Most importantly, she’s an expert on hunger, satiety, and eating behavior in general.
What does she want us to know?
First and foremost: you cannot starve yourself thin, unless you literally starve yourself to death.
What this is about: any weight lost due to malnutrition (“not eating enough” is malnutrition) will always go back on once food becomes available. So unless you die first (not a great health plan), merely restricting good will always result in “yo-yo dieting”.
So, to avoid putting the weight back on and feeling miserable every day along the way… You need to eat as much as you feel you need.
But, there’s a trick here (it’s about making you genuinely feel you need less)!
Your body is an instrument—so play it
Your body is the tool you use to accomplish pretty much anything you do. It is, in large part, at your command. Then there are other parts you can’t control directly.
Dr. Rolls advises taking advantage of the fact that much of your body is a mindless machine that will simply follow instructions given.
That includes instructions like “feel hungry” or “feel full”. But how to choose those?
Volume matters
An important part of our satiety signalling is based on a physical sensation of fullness. This, by the way, is why bariatric surgery (making a stomach a small fraction of the size it was before) works. It’s not that people can’t eat more (the stomach is stretchy and can also be filled repeatedly), it’s that they don’t want to eat more because the pressure sensors around the stomach feel full, and signal the hormone leptin to tell the brain we’re full now.
Now consider:
- On the one hand, 20 grapes, fresh and bursting with flavor
- On the other hand, 20 raisins (so, dried grapes), containing the same calories
Which do you think will get the leptin flowing sooner? Of course, the fresh grapes, because of the volume.
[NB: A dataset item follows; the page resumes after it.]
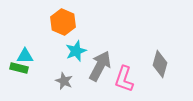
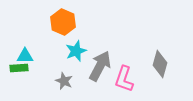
green rectangle: rotated 18 degrees counterclockwise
So if you’ve ever seen those photos that show two foods side by side with the same number of calories but one is much larger (say, a small slice of pizza or a big salad), it’s not quite the cheap trick that it might have appeared.
Or rather… It is a cheap trick; it’s just a cheap trick that works because your stomach is quite a simple organ.
So, Dr. Rolls’ advice: generally speaking, go for voluminous food. Fruit is great from this, because there’s so much water. Air-popped popcorn also works great. Vegetables, too.
Water matters, but differently than you might think
A well-known trick is to drink water before and with a meal. That’s good, it’s good to be hydrated. However, it can be better. Dr. Rolls did an experiment:
The design:
❝Subjects received 1 of 3 isoenergetic (1128 kJ) preloads 17 min before lunch on 3 d and no preload on 1 d.
The preloads consisted of 1) chicken rice casserole, 2) chicken rice casserole served with a glass of water (356 g), and 3) chicken rice soup.
The soup contained the same ingredients (type and amount) as the casserole that was served with water.❞
The results:
❝Decreasing the energy density of and increasing the volume of the preload by adding water to it significantly increased fullness and reduced hunger and subsequent energy intake at lunch.
The equivalent amount of water served as a beverage with a food did not affect satiety.❞
The conclusion:
❝Consuming foods with a high water content more effectively reduced subsequent energy intake than did drinking water with food.❞
You can read the study in full (it’s a worthwhile read!) here:
Water incorporated into a food but not served with a food decreases energy intake in lean women
Protein matters
With all those fruits and vegetables and water, you may be wondering Dr. Rolls’ stance on proteins. It’s simple: protein is an appetite suppressant.
However, it takes about 20 minutes to signal the brain about that, so having some protein in a starter (if like this writer, you’re the cook of the household, a great option is to enjoy a small portion of nuts while cooking!) gets that clock ticking, to signal satiety sooner.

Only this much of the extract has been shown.